Step 1 - Define the Connectors Corresponding to Each Source
Create the Filesystem Connector
Before you begin:
In this use case, we have a very small set of PDF documents to push to the
Consolidation Server using the Files connector. To reproduce this example with a real
corpus, if your documents have large binary parts, the Consolidation Server cache ends
up with a disk footprint close to the size of the indexed corpus.
For real use cases, convert document binary parts before pushing documents into the
Consolidation Server:
- Go to the Advanced tab and a Convert PushAPI
Filter to the Files connector.
- Extract text content only (and exclude binary parts) by setting the
Conversion mode to Text.
-
In the Administration Console, go to Index > Connectors and click Add connector.
-
In Name, enter
countryfiles.
- For Type, select the Files connector.
- For Push to PAPI server, select the
Consolidation server cbx0 instance.
- Click Accept.
-
For Store documents in data model class, choose the document class.
-
In Filesystem paths, enter the following path: <INPUTDIR>/pdf
-
Click Save.
Create the Database Connector
-
In the Administration Console, go to Index > Connectors and click Add connector.
-
In Name, enter country.
- For Type, select the JDBC connector.
- For Push to PAPI server, select the
Consolidation server cbx0 instance.
- Click Accept.
-
For Store documents in data model class, choose the country class.
-
In Connection parameters:
- For Driver, enter org.sqlite.JDBC
- For Connection string, enter jdbc:sqlite://<INPUTDIR>/coffee.db
- Click Test connection.
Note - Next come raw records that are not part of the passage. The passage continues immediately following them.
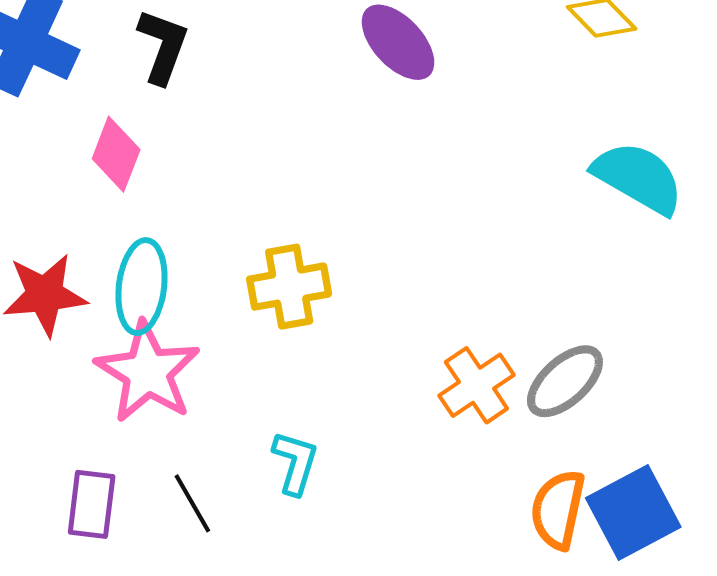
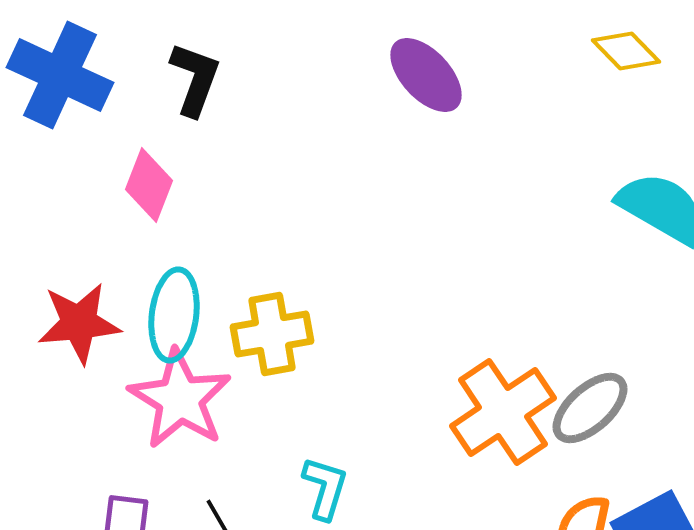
yellow cross: (289, 287) -> (272, 334), moved
orange cross: (476, 385) -> (503, 412), size x1.4

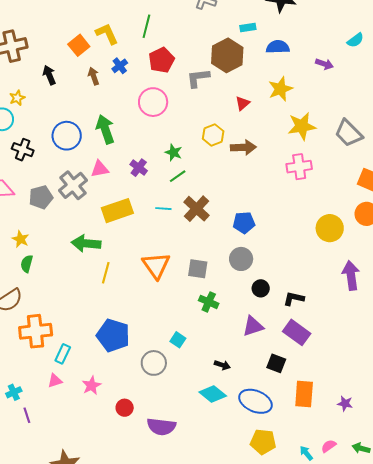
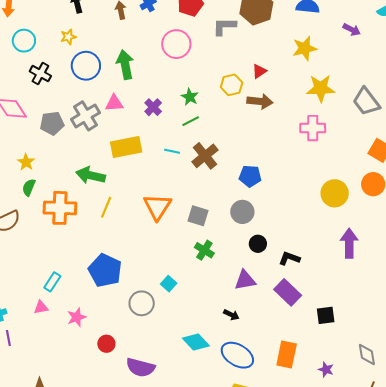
yellow star: (17, 98) -> (68, 37), moved
red triangle: (242, 103) -> (259, 71), moved
orange cross: (36, 331) -> (60, 208), moved
black square: (276, 363) -> (326, 315), moved, turned -36
black arrow: (222, 365) -> (231, 315), moved

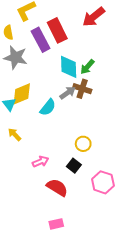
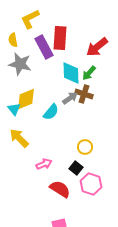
red arrow: (94, 17) -> (97, 47), moved
red rectangle: (57, 30) -> (60, 38), turned 30
yellow arrow: (15, 134) -> (19, 138), size x1.5
pink hexagon: (103, 182) -> (91, 184), moved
The database connector automatically connects to the database.
-
In Query parameters:
- For Synchronization mode, select Full synchronization
-
For Initial query, enter: Select country_id,
ico_status, name from countries
-
Click Retrieve fields.
-
Define the
country_id field as primary key.
-
Click the
country_id field to expand it.
-
Select Use as primary key.
-
Click Save.
Step 2 - Configure Consolidation
Configure the Transformation Processor
-
Go to Index > Consolidation
-
Add a new transformation processor:
- Select Groovy as format
- For Name, enter
Files
- Click Accept
-
For Source connector, select
countryfiles
-
Replace the default code by the following one:
Groovy code
// Process all nodes coming from the selected source connector
process("") {
// Extract the country id from the filename.
// For example, for "brazil.pdf", we want to extract "brazil".
String filename = it.metas.getValue("file_name");
def values = filename.split('\\.');
log.info "doc uri:[" + it.getUri() + "] countryId:[" + values[0] + "]";
// Link the filesystem document to its related “countries” database record.
// The default URI of a database record is: "<fieldname>=<value>&"
it.addArcFrom("describedBy", "country_id=" + values[0] + "&");
}
Java equivalent code
@Override
public void process(IJavaAllUpdatesTransformationHandler handler, IMutableTransformationDocument document) throws Exception {
document.setType("document");
final String filename = document.getMeta("file_name");
if (filename == null || filename.isEmpty()) {
throw new Exception("File name not available");
}
final String[] values = filename.split("\\.");
if (values == null || values.length == 0) {
throw new Exception("Invalid file name");
}
LOGGER.info("doc uri:[" + document.getUri() + "] countryId:[" + values[0] + "]");
document.addArcFrom("describedBy", "country_id=" + values[0] + "&");
}
With this transformation processor, we have achieved to link files to their related database records.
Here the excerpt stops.